**Required work**
Here is a block of records. Copy every line in it that includes "handle".
Segment Start: Dataset records
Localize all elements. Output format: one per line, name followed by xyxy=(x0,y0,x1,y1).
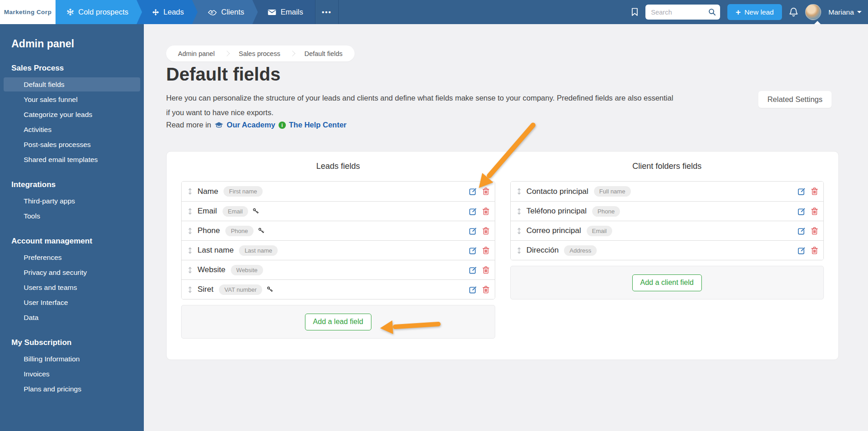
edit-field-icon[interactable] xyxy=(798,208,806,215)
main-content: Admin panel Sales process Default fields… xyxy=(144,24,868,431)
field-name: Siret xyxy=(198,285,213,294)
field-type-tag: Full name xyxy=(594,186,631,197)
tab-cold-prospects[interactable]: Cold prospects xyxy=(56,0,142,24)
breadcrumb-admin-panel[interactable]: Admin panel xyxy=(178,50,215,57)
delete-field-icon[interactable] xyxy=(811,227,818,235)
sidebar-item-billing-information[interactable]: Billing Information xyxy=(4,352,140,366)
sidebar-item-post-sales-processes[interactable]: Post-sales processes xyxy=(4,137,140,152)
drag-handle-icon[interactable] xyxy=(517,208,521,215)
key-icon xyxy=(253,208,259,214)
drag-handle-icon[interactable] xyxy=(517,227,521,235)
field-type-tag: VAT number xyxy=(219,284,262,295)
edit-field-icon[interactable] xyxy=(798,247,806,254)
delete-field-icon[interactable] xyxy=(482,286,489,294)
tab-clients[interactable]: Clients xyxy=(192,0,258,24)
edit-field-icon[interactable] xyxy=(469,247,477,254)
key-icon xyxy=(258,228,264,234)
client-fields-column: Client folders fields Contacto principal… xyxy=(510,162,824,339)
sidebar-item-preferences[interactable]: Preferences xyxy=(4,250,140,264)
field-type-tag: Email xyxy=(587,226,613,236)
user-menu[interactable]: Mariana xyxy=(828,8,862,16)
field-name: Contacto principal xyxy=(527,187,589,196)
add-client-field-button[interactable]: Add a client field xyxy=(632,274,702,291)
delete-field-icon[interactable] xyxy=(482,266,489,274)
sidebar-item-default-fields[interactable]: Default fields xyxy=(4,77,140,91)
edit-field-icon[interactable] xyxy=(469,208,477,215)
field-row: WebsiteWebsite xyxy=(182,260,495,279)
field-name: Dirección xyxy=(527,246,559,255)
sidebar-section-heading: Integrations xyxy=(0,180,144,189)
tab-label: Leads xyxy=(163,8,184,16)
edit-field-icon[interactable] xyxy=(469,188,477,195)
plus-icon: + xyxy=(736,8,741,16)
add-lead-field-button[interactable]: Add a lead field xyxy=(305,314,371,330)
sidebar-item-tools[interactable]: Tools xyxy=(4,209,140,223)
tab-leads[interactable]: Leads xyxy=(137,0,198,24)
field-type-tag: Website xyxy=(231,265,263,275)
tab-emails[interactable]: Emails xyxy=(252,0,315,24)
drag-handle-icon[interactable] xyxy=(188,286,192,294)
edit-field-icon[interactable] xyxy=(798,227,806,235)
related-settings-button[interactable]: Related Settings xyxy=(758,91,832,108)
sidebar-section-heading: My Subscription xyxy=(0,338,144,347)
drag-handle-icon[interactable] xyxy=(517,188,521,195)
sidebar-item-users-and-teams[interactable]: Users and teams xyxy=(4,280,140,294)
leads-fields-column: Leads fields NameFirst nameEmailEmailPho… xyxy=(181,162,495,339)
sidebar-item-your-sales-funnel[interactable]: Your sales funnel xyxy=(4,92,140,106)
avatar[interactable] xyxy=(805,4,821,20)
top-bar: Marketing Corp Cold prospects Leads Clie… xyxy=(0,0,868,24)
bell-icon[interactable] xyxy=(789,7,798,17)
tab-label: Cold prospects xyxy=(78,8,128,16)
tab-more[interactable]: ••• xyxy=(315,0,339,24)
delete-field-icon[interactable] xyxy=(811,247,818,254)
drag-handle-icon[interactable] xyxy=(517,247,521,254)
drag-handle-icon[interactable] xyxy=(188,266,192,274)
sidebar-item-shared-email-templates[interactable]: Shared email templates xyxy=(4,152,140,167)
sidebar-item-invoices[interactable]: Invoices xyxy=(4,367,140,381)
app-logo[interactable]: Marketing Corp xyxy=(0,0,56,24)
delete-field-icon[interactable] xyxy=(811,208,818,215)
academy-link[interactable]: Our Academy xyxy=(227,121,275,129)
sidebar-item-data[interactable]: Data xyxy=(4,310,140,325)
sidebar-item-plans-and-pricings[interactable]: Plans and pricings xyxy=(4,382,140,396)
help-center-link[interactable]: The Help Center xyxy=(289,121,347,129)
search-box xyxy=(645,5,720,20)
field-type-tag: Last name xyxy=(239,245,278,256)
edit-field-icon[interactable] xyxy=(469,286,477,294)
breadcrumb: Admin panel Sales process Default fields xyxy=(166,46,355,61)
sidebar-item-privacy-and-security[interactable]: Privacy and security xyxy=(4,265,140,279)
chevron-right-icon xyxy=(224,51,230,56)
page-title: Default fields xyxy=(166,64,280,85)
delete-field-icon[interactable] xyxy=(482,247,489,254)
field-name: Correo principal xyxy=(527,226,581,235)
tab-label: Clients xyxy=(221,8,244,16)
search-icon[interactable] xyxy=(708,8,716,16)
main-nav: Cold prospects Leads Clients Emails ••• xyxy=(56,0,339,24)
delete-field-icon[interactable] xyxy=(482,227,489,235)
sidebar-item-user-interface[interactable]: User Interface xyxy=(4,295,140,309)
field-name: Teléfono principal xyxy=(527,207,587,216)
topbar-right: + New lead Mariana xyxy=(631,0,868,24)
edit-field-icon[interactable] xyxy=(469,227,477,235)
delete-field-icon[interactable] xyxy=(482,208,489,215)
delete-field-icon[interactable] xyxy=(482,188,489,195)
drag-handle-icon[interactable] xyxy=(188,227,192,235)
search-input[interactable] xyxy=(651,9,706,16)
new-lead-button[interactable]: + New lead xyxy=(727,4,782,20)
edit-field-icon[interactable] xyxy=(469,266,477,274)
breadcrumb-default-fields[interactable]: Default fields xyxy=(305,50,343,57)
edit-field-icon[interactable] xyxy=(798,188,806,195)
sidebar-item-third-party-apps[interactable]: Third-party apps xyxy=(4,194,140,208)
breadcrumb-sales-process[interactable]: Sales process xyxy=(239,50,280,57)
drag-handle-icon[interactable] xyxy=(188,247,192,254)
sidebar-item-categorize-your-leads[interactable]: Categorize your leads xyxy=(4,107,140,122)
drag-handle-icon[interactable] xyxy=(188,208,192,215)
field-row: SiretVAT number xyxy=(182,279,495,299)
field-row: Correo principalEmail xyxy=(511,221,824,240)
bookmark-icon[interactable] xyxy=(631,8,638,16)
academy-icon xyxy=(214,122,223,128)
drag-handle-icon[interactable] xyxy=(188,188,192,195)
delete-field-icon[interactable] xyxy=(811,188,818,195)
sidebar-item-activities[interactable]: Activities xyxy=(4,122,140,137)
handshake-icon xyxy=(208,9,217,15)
Segment End: Dataset records
**Written answer**
drag-handle-icon[interactable] xyxy=(517,208,521,215)
drag-handle-icon[interactable] xyxy=(517,227,521,235)
drag-handle-icon[interactable] xyxy=(188,286,192,294)
drag-handle-icon[interactable] xyxy=(517,188,521,195)
drag-handle-icon[interactable] xyxy=(517,247,521,254)
drag-handle-icon[interactable] xyxy=(188,266,192,274)
drag-handle-icon[interactable] xyxy=(188,227,192,235)
drag-handle-icon[interactable] xyxy=(188,247,192,254)
drag-handle-icon[interactable] xyxy=(188,208,192,215)
drag-handle-icon[interactable] xyxy=(188,188,192,195)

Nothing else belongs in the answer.